9. Bölüm

27 3 5
                                    

Kafede neredeyse bir saate yakın oturdular. Shin ve Rio sohbet ederken, Win de sessizce yemeğini yiyip onları dinledi. Sonra Rio ve Win konuşup, Shin sessiz kaldı.

Rio onların bir birileriyle konuşması için baya çabaladı ama nafile. Bir işe yaramadı malasef.

Onlar konuşurken, bu sırada Alon mutfakta deli gibi çalışıyordu. Bir yandan babasına yardım ederek siparişleri hazırlıyor, diğer yandan annesi ile birlikte müşterileri karşılıyordu. Gelen gidenin de haddi hesabı yoktu. Bir kalkıyor, kalktığı gibi de yerini başkası dolduruyordu.

Tanrı Alon'a sabır versindi. Şu anda en çok ihtiyacı olan şey buydu.

Kafenin yavaş yavaş boşalıp, ailesi idare ede bilecek duruma gelince hemen boş bir yer bulup oturdu. Ayaklarını uzatarak gerindi. Bu gün daha bir yoğundu burası. Arkadaşlarıyla bile görüşememişti doğru düzgün.

Arkadaşlarını içeri çağırmak için arka bahçe kapısına ilerlerken iki kez çalan çan sesiyle yüzünü buruşturdu. Arkasını dönüp kim olduğuna bakınca yerinde donup kaldı.

İlk giren grup normalde tabi bir problem yoktu onlarla ilgili.

Savaşçı olduklarını dövmelerinden anladığı bu gruba gülümseyerek yer gösterdi.

Sonra diğer gruba geçti. Gerginlikle yutkunup, terli avuç içlerini önlüğüne sildi. Az kalsın ağlayacaktı ona nefretle bakan elflerin karşısında.

Bu elfler okulda gördükleriydi. Buraya kadar takip mi etmişlerdi, yoksa tesadüf müydü?

Umarım tesadüftür...

Gülümsemeye çalışıp, eliyle yerlerini gösterdi.

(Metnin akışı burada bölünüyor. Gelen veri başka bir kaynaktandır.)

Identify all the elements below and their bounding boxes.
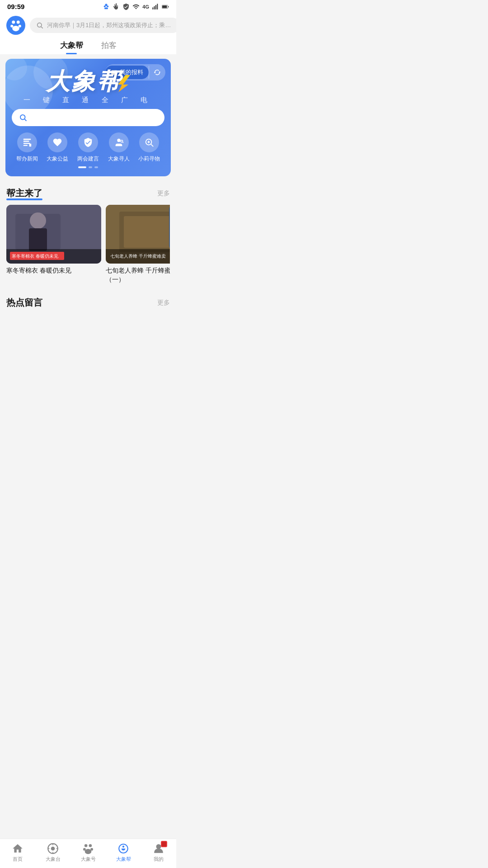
nav-daxiangtai-label: 大象台 [46,856,61,863]
service-xiaoli-xunwu[interactable]: 小莉寻物 [138,132,160,163]
svg-rect-39 [124,216,170,248]
svg-point-53 [156,844,161,849]
hot-comments-section: 热点留言 更多 [0,290,176,319]
dot-2 [89,166,92,168]
nav-my-label: 我的 [154,856,164,863]
svg-point-11 [38,23,42,27]
daxiangtai-icon [47,843,59,854]
bangzhu-section: 帮主来了 更多 寒冬寄棉衣 春暖仍未见 寒冬寄棉 [0,181,176,290]
xunwu-icon [144,137,154,147]
svg-point-47 [51,847,55,851]
svg-line-17 [24,119,26,121]
refresh-button[interactable] [149,64,165,80]
banner-search-bar[interactable] [12,109,164,126]
nav-daxianghao[interactable]: 大象号 [70,843,106,863]
card1-image: 寒冬寄棉衣 春暖仍未见 [6,205,101,264]
card2-image: 七旬老人养蜂 千斤蜂蜜难卖 [106,205,170,264]
status-time: 09:59 [7,3,24,10]
signal-icon [152,3,159,10]
dot-1 [78,166,86,168]
lianghui-icon-circle [78,132,98,152]
news-card-1[interactable]: 寒冬寄棉衣 春暖仍未见 寒冬寄棉衣 春暖仍未见 [6,205,101,284]
svg-line-12 [41,27,43,28]
tab-daxiangbang[interactable]: 大象帮 [60,40,83,54]
search-icon [36,22,43,29]
service-daxiang-gongyi[interactable]: 大象公益 [47,132,68,163]
bangzhu-more[interactable]: 更多 [157,189,170,198]
svg-rect-55 [162,842,166,846]
bangzhu-title: 帮主来了 [6,187,42,199]
svg-rect-3 [157,4,158,9]
banner-search-icon [19,113,27,122]
svg-rect-40 [169,205,170,250]
xunren-icon [114,137,124,147]
news-card-2[interactable]: 七旬老人养蜂 千斤蜂蜜难卖 七旬老人养蜂 千斤蜂蜜急需买家（一） [106,205,170,284]
svg-point-32 [30,212,46,229]
svg-rect-18 [23,139,31,140]
header-logo-search: 河南你早｜3月1日起，郑州这项政策停止；乘坐进... [6,16,170,35]
service-daxiang-xunren[interactable]: 大象寻人 [108,132,130,163]
service-bangban-xinwen[interactable]: 帮办新闻 [16,132,38,163]
bangban-icon-circle [17,132,37,152]
bangban-icon [22,137,32,147]
svg-point-6 [12,21,15,24]
banner: 我的报料 大象帮 一 键 直 通 全 广 电 [5,59,171,176]
nav-my[interactable]: 我的 [141,843,176,863]
daxianghao-icon [82,843,94,854]
wifi-icon [132,3,140,10]
hand-icon [113,3,120,10]
hot-comments-header: 热点留言 更多 [6,297,170,309]
svg-rect-1 [154,6,155,9]
svg-rect-0 [152,7,153,9]
nav-daxiangtai[interactable]: 大象台 [35,843,70,863]
svg-line-25 [122,142,123,143]
header-search-bar[interactable]: 河南你早｜3月1日起，郑州这项政策停止；乘坐进... [30,18,176,33]
nav-home[interactable]: 首页 [0,843,35,863]
paw-icon [103,3,110,10]
badge-icon [161,838,167,850]
search-placeholder-text: 河南你早｜3月1日起，郑州这项政策停止；乘坐进... [47,21,174,29]
svg-text:七旬老人养蜂 千斤蜂蜜难卖: 七旬老人养蜂 千斤蜂蜜难卖 [110,254,166,259]
news-scroll: 寒冬寄棉衣 春暖仍未见 寒冬寄棉衣 春暖仍未见 七旬老人养蜂 [6,205,170,286]
svg-rect-22 [29,144,31,146]
news-card-img-1: 寒冬寄棉衣 春暖仍未见 [6,205,101,264]
svg-rect-2 [155,5,156,9]
svg-line-27 [151,144,153,146]
nav-daxiangbang-label: 大象帮 [116,856,131,863]
status-icons: 4G [103,3,169,10]
svg-point-48 [84,844,88,847]
home-icon [12,843,23,854]
battery-icon [162,3,169,10]
gongyi-icon [52,137,62,147]
svg-rect-20 [23,143,30,144]
svg-point-23 [117,139,120,142]
svg-point-7 [17,21,20,24]
svg-rect-19 [23,141,29,142]
svg-point-10 [12,26,19,31]
xunren-icon-circle [109,132,129,152]
bangzhu-header: 帮主来了 更多 [6,187,170,199]
svg-text:寒冬寄棉衣  春暖仍未见: 寒冬寄棉衣 春暖仍未见 [12,254,58,259]
svg-rect-5 [162,5,167,8]
service-icon-grid: 帮办新闻 大象公益 两会建言 [12,132,164,163]
news-card-img-2: 七旬老人养蜂 千斤蜂蜜难卖 [106,205,170,264]
svg-rect-21 [23,145,28,146]
network-type: 4G [142,4,149,9]
shield-icon [122,3,130,10]
banner-subtitle: 一 键 直 通 全 广 电 [23,96,153,104]
news-title-2: 七旬老人养蜂 千斤蜂蜜急需买家（一） [106,266,170,284]
nav-daxianghao-label: 大象号 [81,856,96,863]
banner-main-title: 大象帮 [46,70,130,93]
bottom-nav: 首页 大象台 大象号 大象帮 [0,839,176,868]
tab-paiike[interactable]: 拍客 [101,40,117,54]
logo-icon [9,19,22,32]
app-logo[interactable] [6,16,25,35]
xunwu-icon-circle [139,132,159,152]
lianghui-icon [83,137,93,147]
refresh-icon [153,68,161,76]
my-badge [161,841,167,847]
hot-comments-more[interactable]: 更多 [157,299,170,307]
hot-comments-title: 热点留言 [6,297,42,309]
nav-daxiangbang[interactable]: 大象帮 [106,843,141,863]
service-lianghui-jianyan[interactable]: 两会建言 [77,132,99,163]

Uzun boylu yeşil gözlü elf omuzuna çarpıp geçtiğinde dudaklarını ısırdı.

Bir el boğazını sıkıyordu sanki. Arka kapının penceresine baktığında göz göze geldiği Shin ile içten içe sevindi. Gözleriyle yalvarıyordu resmen şu an.

Shin onların karşısında duracak tek kişiydi ona göre. Bu yüzden ister istemez güveniyordu Shin'e.

Shin'in hızla dönüp Win ve Rio’ya bir şeyler söyledikten sonra hep birlikte ayağa kalktıklarını görünce rahatça nefes aldı. Boğazını sıkan el gevşemişti nihayet.

Önde Shin arkasında ise Rio ve Win kapıyı açıp içeri girdiler hep birlikte. Herkes kendi işine odaklandığından kimse dikkat etmedi. Zaten kafe normalden bile daha büyüktü. Elfler kafenin ortalarında bir yerde, savaşçılar çıkış kapısının yakınlarında, Shin, Rio ve Win ise kafenin bitiminde, sonlara doğru bir masada oturdular.

Alon kendisini daha güvende hissediyordu şimdi. Elfler bir arıza çıkarırsa, Shin buradaydı. Digerleirni ezip geceler bile ona bir şey yapmazlardı neticede. Bu yüzden rahattı.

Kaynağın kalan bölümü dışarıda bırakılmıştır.